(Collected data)

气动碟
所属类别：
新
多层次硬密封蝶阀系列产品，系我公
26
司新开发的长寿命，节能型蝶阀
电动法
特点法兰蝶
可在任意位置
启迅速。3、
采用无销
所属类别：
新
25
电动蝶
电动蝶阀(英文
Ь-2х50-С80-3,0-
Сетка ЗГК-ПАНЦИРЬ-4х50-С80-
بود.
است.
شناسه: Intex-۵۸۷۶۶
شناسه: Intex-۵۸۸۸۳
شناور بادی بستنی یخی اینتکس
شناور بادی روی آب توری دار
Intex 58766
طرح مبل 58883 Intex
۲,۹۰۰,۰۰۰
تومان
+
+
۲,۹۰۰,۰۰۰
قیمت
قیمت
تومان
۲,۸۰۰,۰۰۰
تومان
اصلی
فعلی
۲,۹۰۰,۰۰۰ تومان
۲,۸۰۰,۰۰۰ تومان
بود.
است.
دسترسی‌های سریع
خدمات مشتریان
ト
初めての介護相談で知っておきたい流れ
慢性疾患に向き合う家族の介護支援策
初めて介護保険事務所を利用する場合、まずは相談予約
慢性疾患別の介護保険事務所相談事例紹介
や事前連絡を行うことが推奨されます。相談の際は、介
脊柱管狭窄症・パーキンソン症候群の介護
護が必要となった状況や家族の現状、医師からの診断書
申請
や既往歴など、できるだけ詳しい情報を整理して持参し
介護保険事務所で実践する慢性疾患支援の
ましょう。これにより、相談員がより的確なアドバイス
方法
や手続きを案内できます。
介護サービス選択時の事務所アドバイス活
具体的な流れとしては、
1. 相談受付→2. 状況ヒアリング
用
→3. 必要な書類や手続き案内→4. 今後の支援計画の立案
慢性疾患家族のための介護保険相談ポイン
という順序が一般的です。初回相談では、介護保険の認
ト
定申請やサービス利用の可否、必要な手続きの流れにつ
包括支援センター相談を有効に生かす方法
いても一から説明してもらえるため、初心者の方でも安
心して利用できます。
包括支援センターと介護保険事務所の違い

- [ACTIVITY]: Write all the entries out again exactly as they are.

- [RESULT OF THE TASK]:
气动碟
所属类别：
新
多层次硬密封蝶阀系列产品，系我公
26
司新开发的长寿命，节能型蝶阀
电动法
特点法兰蝶
可在任意位置
启迅速。3、
采用无销
所属类别：
新
25
电动蝶
电动蝶阀(英文
Ь-2х50-С80-3,0-
Сетка ЗГК-ПАНЦИРЬ-4х50-С80-
بود.
است.
شناسه: Intex-۵۸۷۶۶
شناسه: Intex-۵۸۸۸۳
شناور بادی بستنی یخی اینتکس
شناور بادی روی آب توری دار
Intex 58766
طرح مبل 58883 Intex
۲,۹۰۰,۰۰۰
تومان
+
+
۲,۹۰۰,۰۰۰
قیمت
قیمت
تومان
۲,۸۰۰,۰۰۰
تومان
اصلی
فعلی
۲,۹۰۰,۰۰۰ تومان
۲,۸۰۰,۰۰۰ تومان
بود.
است.
دسترسی‌های سریع
خدمات مشتریان
ト
初めての介護相談で知っておきたい流れ
慢性疾患に向き合う家族の介護支援策
初めて介護保険事務所を利用する場合、まずは相談予約
慢性疾患別の介護保険事務所相談事例紹介
や事前連絡を行うことが推奨されます。相談の際は、介
脊柱管狭窄症・パーキンソン症候群の介護
護が必要となった状況や家族の現状、医師からの診断書
申請
や既往歴など、できるだけ詳しい情報を整理して持参し
介護保険事務所で実践する慢性疾患支援の
ましょう。これにより、相談員がより的確なアドバイス
方法
や手続きを案内できます。
介護サービス選択時の事務所アドバイス活
具体的な流れとしては、
1. 相談受付→2. 状況ヒアリング
用
→3. 必要な書類や手続き案内→4. 今後の支援計画の立案
慢性疾患家族のための介護保険相談ポイン
という順序が一般的です。初回相談では、介護保険の認
ト
定申請やサービス利用の可否、必要な手続きの流れにつ
包括支援センター相談を有効に生かす方法
いても一から説明してもらえるため、初心者の方でも安
心して利用できます。
包括支援センターと介護保険事務所の違い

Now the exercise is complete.